Kinds of Kindness (2024)
Director Yorgos Lanthimos' previous two
collaborations with Emma Stone, 2018's The Favourite and 2023's Poor
Things, made it into the top five on my year-end best lists for their
respective years. So it brings me no joy to say that their latest
collaboration, Kinds of Kindness, is a punishing endurance test for
viewers with little to recommend about it.
What's different this time around for
Lanthimos and Stone? Screenwriter Tony McNamara wrote excellent scripts for The
Favourite and Poor Things (as well as Stone's highly entertaining Cruella),
but he is not the screenwriter on Kinds of Kindness. Lanthimos co-wrote
this script with Efthimis Filippou. Lanthimos would not be the first talented
director who does better when he works from someone else's script, but it seems
to be the case here.
Kinds of Kindness tells three
separate stories featuring roughly the same group of actors playing different
roles in each segment (Jesse Plemons, Willem Dafoe, Margaret Qualley, and New
Orleans native Hong Chau among them). The first story is about a boss (Dafoe)
who micromanages an employee's (Plemons) life to the minute. The second is
about a cop (Plemons) whose wife (Stone) returns after going missing but is not
quite the same. The third is about a sex cult looking for a chosen woman with
powers to raise the dead. If there is a unifying theme, there seems to be a
thread of people desperately doing anything to make an abusive person(s)
love/accept them.
But with rare exception, the characters
don't exhibit anything resembling recognizable human behavior. Poor Things was
a provocative and very R-rated film but it had a classic quest story structure
and a sympathetic heroine on a journey of feminist self-discovery. Kinds of
Kindness' stories lead nowhere and just feature a relentless parade of
weirdness for the sake of weirdness and grotesquerie for the sake of
grotesquerie. The movie contains rape, animal abuse, licking of gunshot wounds,
and a character cutting off one of their own body parts before cooking and
serving it to another person. Oh, and the film runs for a grueling two hours
and 45 minutes.
In defense of the cast, they are brave
in their willingness to perform all of the ugliness on display in Kinds of
Kindness. But when a cast is this game to try anything, the director has to
honor their courage by making a good film and Lanthimos failed them here. The
best part of the film was a scene featuring Lawrence Johnson as a police chief.

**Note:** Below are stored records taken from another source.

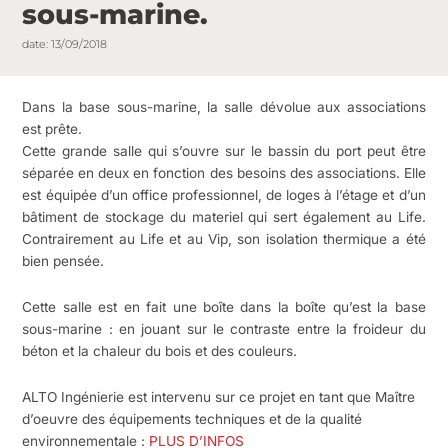
sous-marine.
date:
13/09/2018
Dans la base sous-marine, la salle dévolue aux associations
est prête.
Cette grande salle qui s’ouvre sur le bassin du port peut être
séparée en deux en fonction des besoins des associations. Elle
est équipée d’un office professionnel, de loges à l’étage et d’un
bâtiment de stockage du materiel qui sert également au Life.
Contrairement au Life et au Vip, son isolation thermique a été
bien pensée.
Cette salle est en fait une boîte dans la boîte qu’est la base
sous-marine : en jouant sur le contraste entre la froideur du
béton et la chaleur du bois et des couleurs.
ALTO Ingénierie est intervenu sur ce projet en tant que Maître
d’oeuvre des équipements techniques et de la qualité
environnementale :
PLUS D’INFOS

Kinds of Kindness is the only credit on Johnson's IMDB page. I'm
assuming he's a local since the film was shot in the New Orleans area. He plays
a police chief, and he gets a big laugh as he flatly and accurately describes a
character's exceedingly strange behavior. He is the film's highlight, in large
part because he seems believable and real.

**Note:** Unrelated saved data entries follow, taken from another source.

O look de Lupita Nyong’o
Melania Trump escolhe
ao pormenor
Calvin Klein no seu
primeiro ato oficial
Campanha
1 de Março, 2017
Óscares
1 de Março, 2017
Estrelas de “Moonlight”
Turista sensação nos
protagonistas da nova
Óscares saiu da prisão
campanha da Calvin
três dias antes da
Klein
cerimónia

The other time I laughed was when a
group of three people, well into the film's running time, mistakenly entered
the Kinds of Kindness auditorium at the Broad Theater. They looked up at
what was happening on the screen, one exclaimed "What the ****?!", and they
scurried out.
Critics will sometimes label movies that are conventionally entertaining with sympathetic characters and happy endings as trite or hokey. In some cases, they have a point. But just because a movie is as intentionally ugly, weird, and off-putting as Kinds of Kindness is doesn't make it good, either.